The spectacular fusion of two neutron stars that spawned gravitational waves, recorded last fall, probably concealed something: the birth of a black hole. This newborn black hole will be the most low-mass black hole of all that has ever been found. A new analysis of the Chandra X-ray Observatory took days, weeks and even months after the discovery of gravitational waves by the LIGO observatory in August 2017.
While almost every telescope at the disposal of professional astronomers observed the source of GW170817, the X-rays of the Chandra the most important role in understanding what happened after the collision of two neutron stars.

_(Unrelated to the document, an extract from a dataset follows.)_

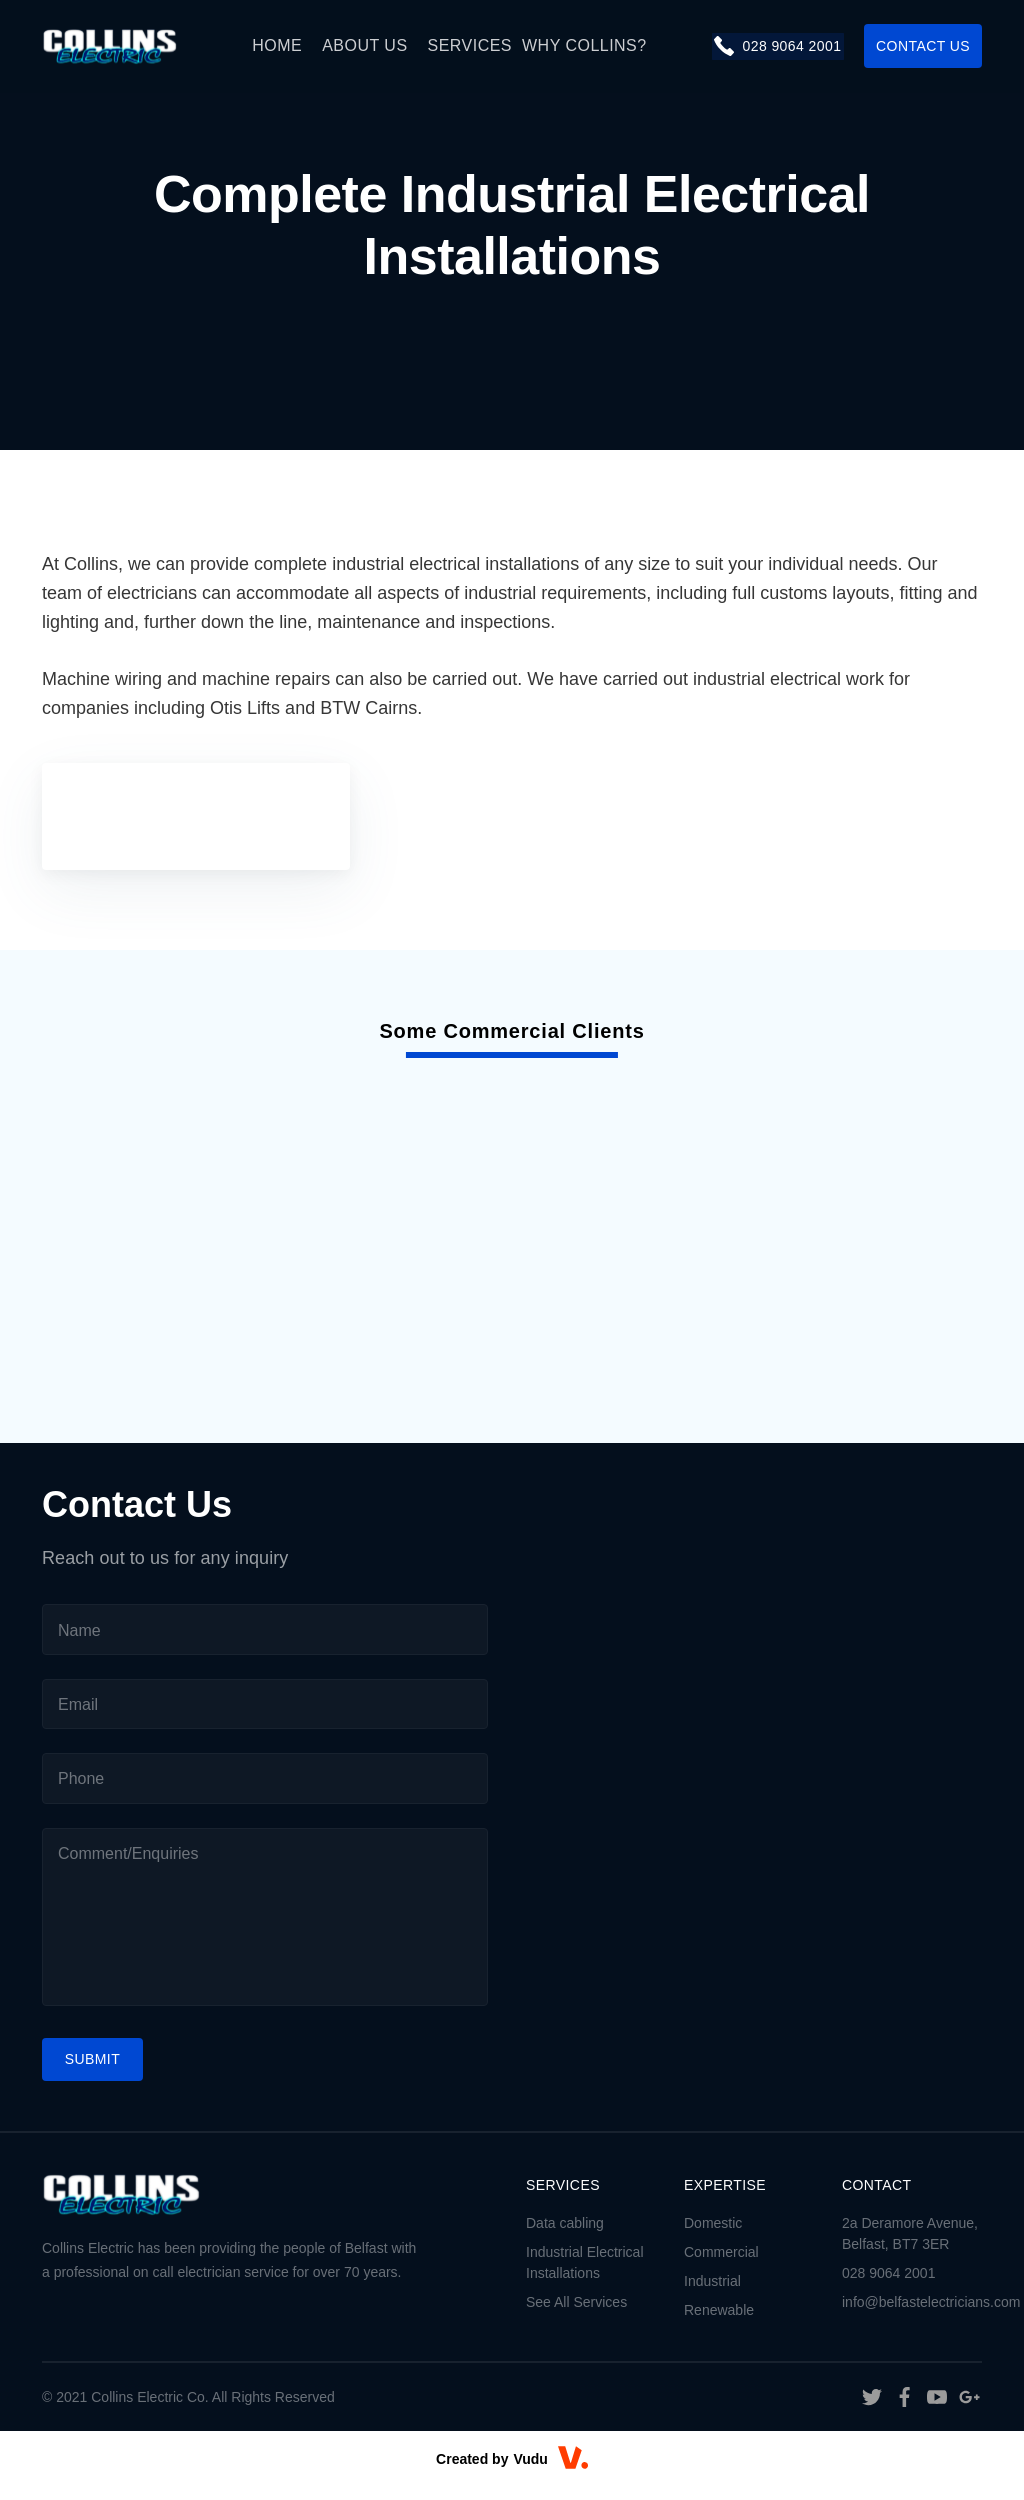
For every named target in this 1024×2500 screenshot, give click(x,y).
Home (278, 45)
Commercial (721, 2265)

From the LIGO data, astronomers concluded that the mass of the object resulting from the fusion of neutron stars is about 2.7 times the mass of C the Sun. This puts his identity into question, implying that this is either the most massive neutron star, or the lightest black hole of all that has ever been found. Previous record holders of the last have a mass of not less than four or five times more than solar.
“Although neutron stars and black holes are mysterious phenomena, we studied many of them throughout the universe using telescopes like” Chandra “, says Dave Pooley from University of Trinity in San Antonio, Texas, author of the work. “This means we have both data and theories on how such objects should behave in the x-ray spectrum.”
Observations of the “Chandra” speak not only about what they showed, but also about what they did not show. If neutron stars had merged to form a heavier neutron star, astronomers would expect it to rotate rapidly and create a very strong magnetic field. This, in turn, will create an expanding bubble of high-energy particles, which will lead to bright X-rays. But instead, the Chandra data show X-ray levels that are several hundred times lower than what is expected for a fast-rotating neutron star and the associated bubble of high-energy particles, implying that a black hole instead forms.
If this is confirmed , one thing will become known: the recipe for creating a black hole can sometimes be not so simple. In the case of GW170817, it would take two supernova explosions, which left behind two neutron stars in close orbits and gravitational-wave radiation that brought the neutron stars together.